The tour began with the tasting of small cornetti and tiramisù in chocolate cups from Barberini, the neighborhood’s best pastry shop. From sweet they moved to salty dishes, tasting prosciutto San Daniele, salami and three different kinds of cheese at the acclaimed Volpetti, which has been Rome’s top gourmet food store for 40 years. Emma then led the group to Volpetti Più to taste the third ranked slice of pizza in all of Rome.
Then they took a break from food and visited the non-Catholic cemetery where the poet John Keats is buried. Emma also showed them where the first Stadio Olimpico was located.
They didn’t have time to feel hungry again when they found themselves immersed in the Testaccio Market. At the market they learned to make their own bruschetta and tasted real buffalo mozzarella. This was followed by cannoli at Dess’Art from the famous Sicilian pastry chef, Costanza Fortuna.
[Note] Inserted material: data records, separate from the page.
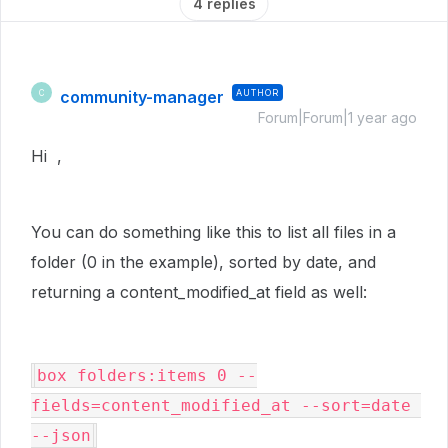
4 replies
community-manager
AUTHOR
C
Forum|Forum|1 year ago
Hi ,
You can do something like this to list all files in a
folder (0 in the example), sorted by date, and
returning a content_modified_at field as well:
box folders:items 0 --
fields=content_modified_at --sort=date 
--json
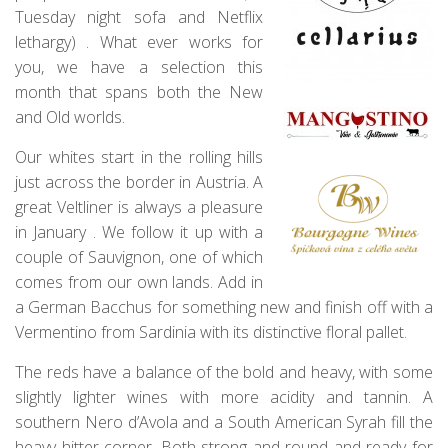
Tuesday night sofa and Netflix
lethargy) . What ever works for
you, we have a selection this
month that spans both the New
and Old worlds.
Our whites start in the rolling hills
just across the border in Austria. A
great Veltliner is always a pleasure
in January . We follow it up with a
couple of Sauvignon, one of which
comes from our own lands. Add in
a German Bacchus for something new and finish off with a
Vermentino from Sardinia with its distinctive floral pallet.
The reds have a balance of the bold and heavy, with some
slightly lighter wines with more acidity and tannin. A
southern Nero d’Avola and a South American Syrah fill the
heavy hitter corner. Both strong and round and ready for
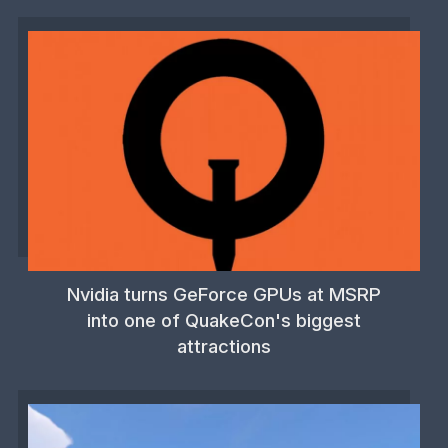
Nvidia turns GeForce GPUs at MSRP
into one of QuakeCon's biggest
attractions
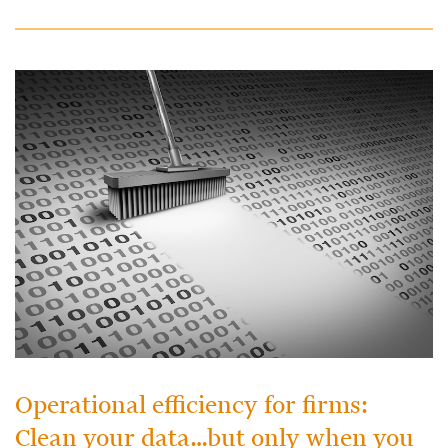
Operational efficiency for firms:
Clean your data…but only when you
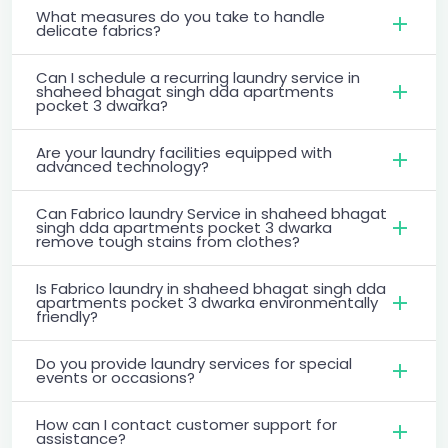
What measures do you take to handle
delicate fabrics?
Can I schedule a recurring laundry service in
shaheed bhagat singh dda apartments
pocket 3 dwarka?
Are your laundry facilities equipped with
advanced technology?
Can Fabrico laundry Service in shaheed bhagat
singh dda apartments pocket 3 dwarka
remove tough stains from clothes?
Is Fabrico laundry in shaheed bhagat singh dda
apartments pocket 3 dwarka environmentally
friendly?
Do you provide laundry services for special
events or occasions?
How can I contact customer support for
assistance?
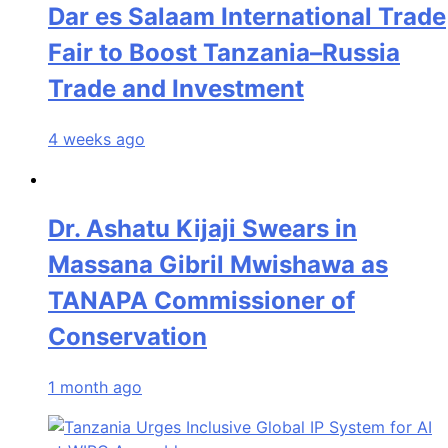
Dar es Salaam International Trade
Fair to Boost Tanzania–Russia
Trade and Investment
4 weeks ago
Dr. Ashatu Kijaji Swears in
Massana Gibril Mwishawa as
TANAPA Commissioner of
Conservation
1 month ago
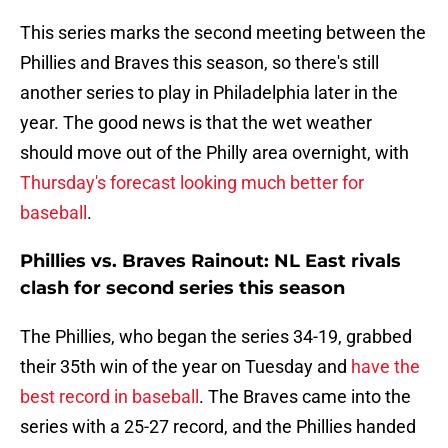
This series marks the second meeting between the
Phillies and Braves this season, so there's still
another series to play in Philadelphia later in the
year. The good news is that the wet weather
should move out of the Philly area overnight, with
Thursday's forecast looking much better for
baseball
.
Phillies vs. Braves Rainout: NL East rivals
clash for second series this season
The Phillies, who began the series 34-19, grabbed
their 35th win of the year on Tuesday and
have the
best record in baseball
. The Braves came into the
series with a 25-27 record, and the Phillies handed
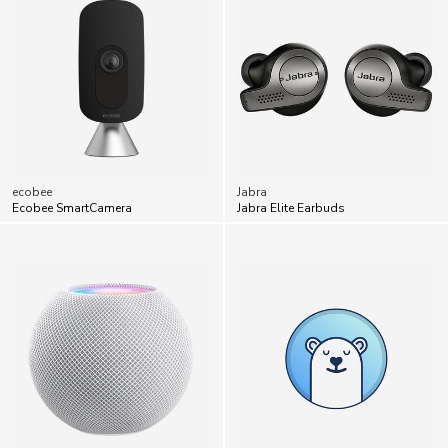
ecobee
Jabra
Ecobee SmartCamera
Jabra Elite Earbuds
Apple
Bearable
Apple HomePod Mini
Bearable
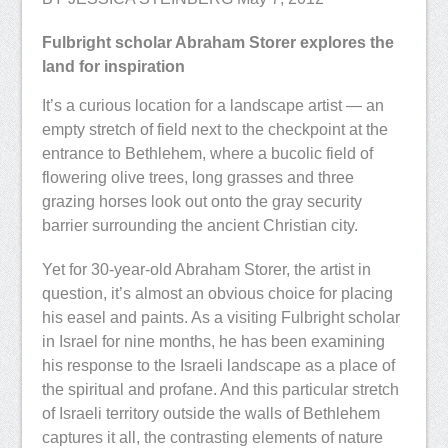
Fulbright scholar Abraham Storer explores the
land for inspiration
It’s a curious location for a landscape artist — an
empty stretch of field next to the checkpoint at the
entrance to Bethlehem, where a bucolic field of
flowering olive trees, long grasses and three
grazing horses look out onto the gray security
barrier surrounding the ancient Christian city.
Yet for 30-year-old Abraham Storer, the artist in
question, it’s almost an obvious choice for placing
his easel and paints. As a visiting Fulbright scholar
in Israel for nine months, he has been examining
his response to the Israeli landscape as a place of
the spiritual and profane. And this particular stretch
of Israeli territory outside the walls of Bethlehem
captures it all, the contrasting elements of nature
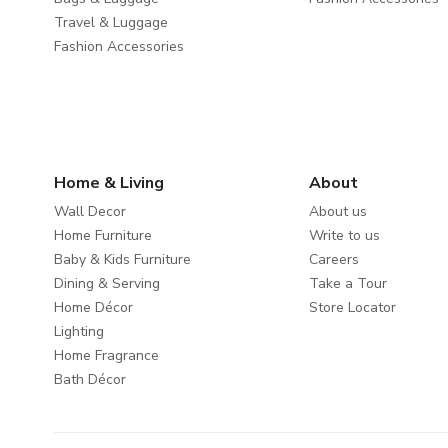
Travel & Luggage
Fashion Accessories
Home & Living
About
Wall Decor
About us
Home Furniture
Write to us
Baby & Kids Furniture
Careers
Dining & Serving
Take a Tour
Home Décor
Store Locator
Lighting
Home Fragrance
Bath Décor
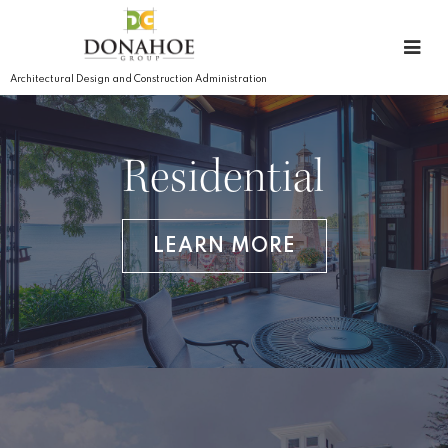
Architectural Design and Construction Administration
Residential
LEARN MORE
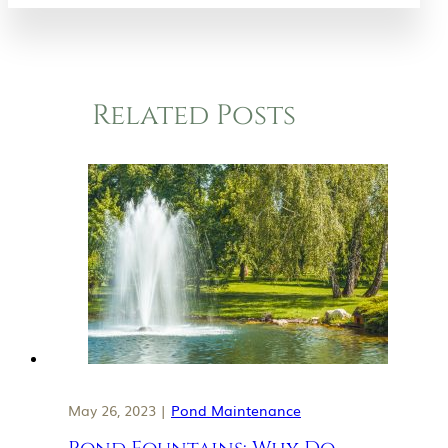
Related Posts
May 26, 2023 |
Pond Maintenance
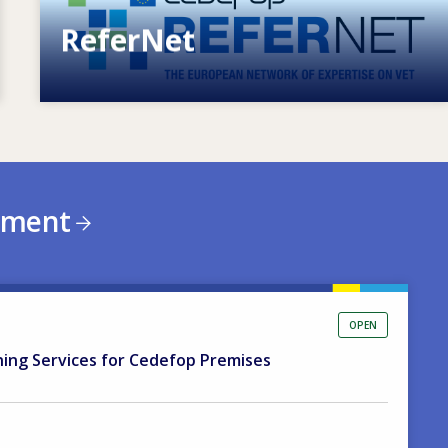
ReferNet
European network of expertise on VET
ement
OPEN
ning Services for Cedefop Premises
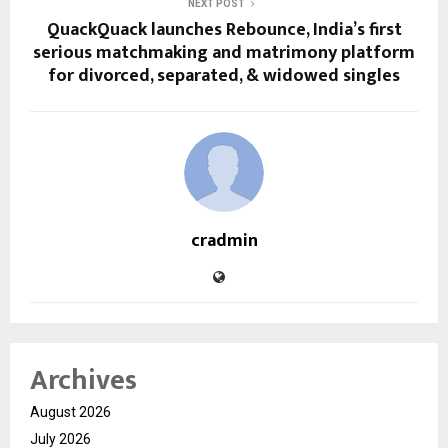
NEXT POST
QuackQuack launches Rebounce, India’s first
serious matchmaking and matrimony platform
for divorced, separated, & widowed singles
cradmin
Archives
August 2026
July 2026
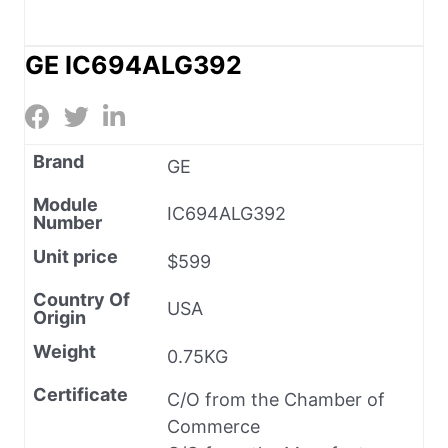
GE IC694ALG392
Brand
GE
Module
IC694ALG392
Number
Unit price
$599
Country Of
USA
Origin
Weight
0.75KG
Certificate
C/O from the Chamber of
Commerce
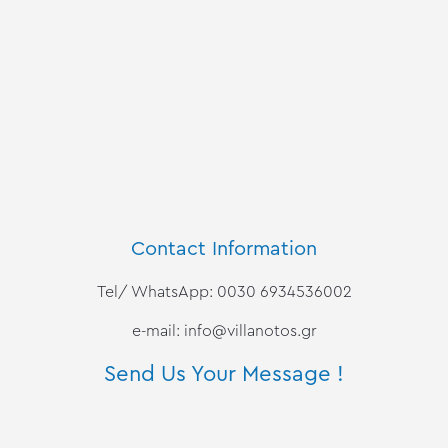
Contact Information
Tel/ WhatsApp: 0030 6934536002
e-mail:
info@villanotos.gr
Send Us Your Message !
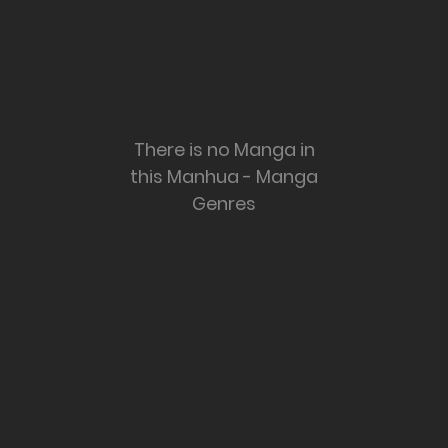
There is no Manga in
this Manhua - Manga
Genres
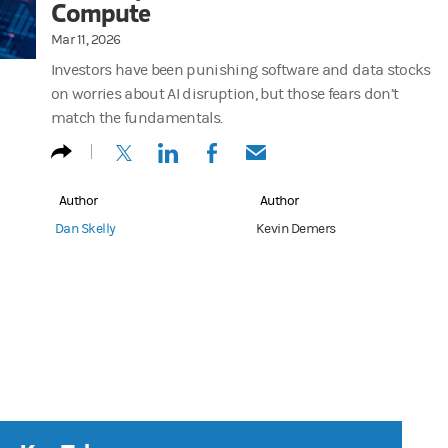
Compute
Mar 11, 2026
Investors have been punishing software and data stocks
on worries about AI disruption, but those fears don’t
match the fundamentals.
(opens in a new tab)
(opens in a new tab)
(opens in a new tab)
(opens in a new tab)
Author
Author
Dan Skelly
Kevin Demers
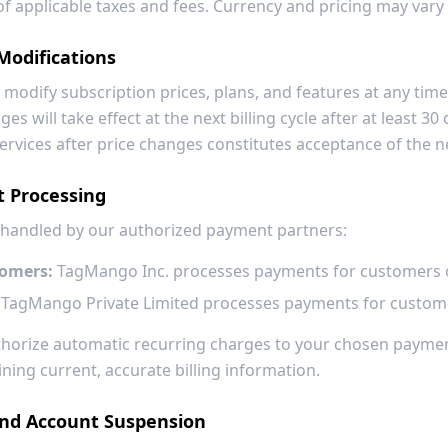
e of applicable taxes and fees. Currency and pricing may vary
Modifications
 modify subscription prices, plans, and features at any time.
es will take effect at the next billing cycle after at least 30 
ervices after price changes constitutes acceptance of the n
t Processing
 handled by our authorized payment partners:
tomers:
TagMango Inc. processes payments for customers o
TagMango Private Limited processes payments for customer
uthorize automatic recurring charges to your chosen payme
ning current, accurate billing information.
and Account Suspension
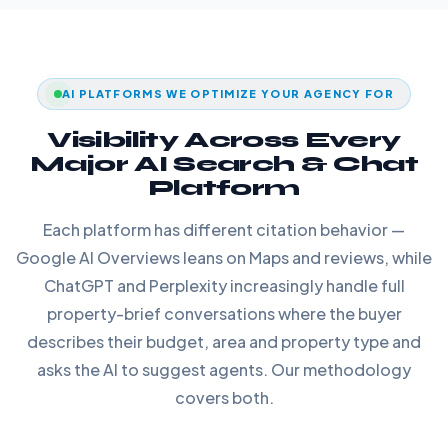
AI PLATFORMS WE OPTIMIZE YOUR AGENCY FOR
Visibility Across Every
Major AI Search & Chat
Platform
Each platform has different citation behavior —
Google AI Overviews leans on Maps and reviews, while
ChatGPT and Perplexity increasingly handle full
property-brief conversations where the buyer
describes their budget, area and property type and
asks the AI to suggest agents. Our methodology
covers both.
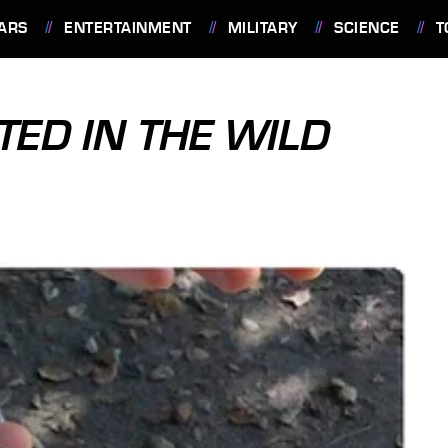
ARS
ENTERTAINMENT
MILITARY
SCIENCE
T
TED IN THE WILD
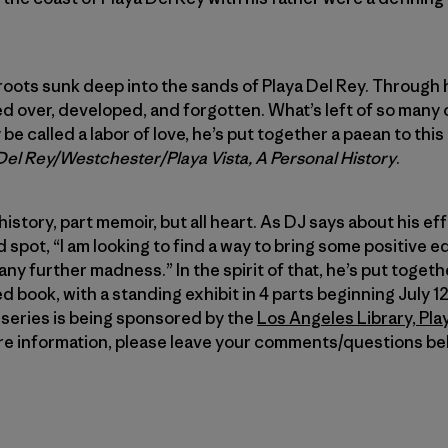
oots sunk deep into the sands of Playa Del Rey. Through 
d over, developed, and forgotten. What’s left of so many o
be called a labor of love, he’s put together a paean to th
 Del Rey/Westchester/Playa Vista, A Personal History
.
 history, part memoir, but all heart. As DJ says about his e
 spot, “I am looking to find a way to bring some positive ed
ny further madness.” In the spirit of that, he’s put together
d book, with a standing exhibit in 4 parts beginning July 
series is being sponsored by the
Los Angeles Library, Pla
ore information, please leave your comments/questions be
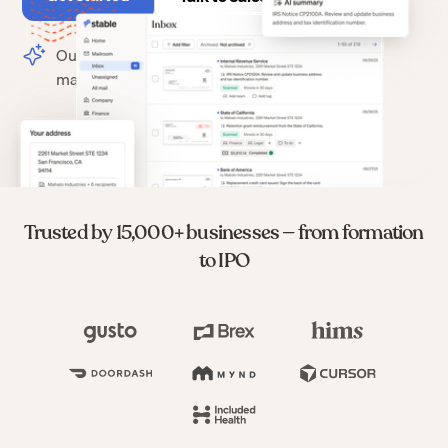
Our change of address process
makes switching to Stable easy.
Trusted by 15,000+ businesses — from formation
to IPO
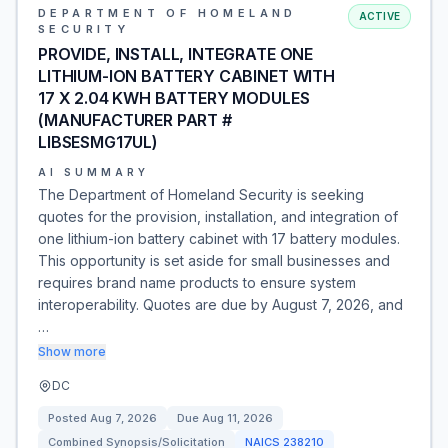
DEPARTMENT OF HOMELAND
ACTIVE
SECURITY
PROVIDE, INSTALL, INTEGRATE ONE
LITHIUM-ION BATTERY CABINET WITH
17 X 2.04 KWH BATTERY MODULES
(MANUFACTURER PART #
LIBSESMG17UL)
AI SUMMARY
The Department of Homeland Security is seeking
quotes for the provision, installation, and integration of
one lithium-ion battery cabinet with 17 battery modules.
This opportunity is set aside for small businesses and
requires brand name products to ensure system
interoperability. Quotes are due by August 7, 2026, and
…
Show more
DC
Posted
Aug 7, 2026
Due
Aug 11, 2026
Combined Synopsis/Solicitation
NAICS
238210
The group then moved to the restaurant Flavio al Velavevodetto (“Flavio at I Told You So”) where they tasted three traditional pasta dishes with two types of wine. Full and happy, they headed to the piazza of Santa Maria Liberatrice where they experienced real Roman street food, eating supplì at the NY Times acclaimed Trapizzino.
For desert, the group tasted homemade Giolitti gelato while Emma explained how to distinguish real gelato from the fake stuff.
Everyone in the group agreed: they were no longer tourists, but had become “testaccini” for a day!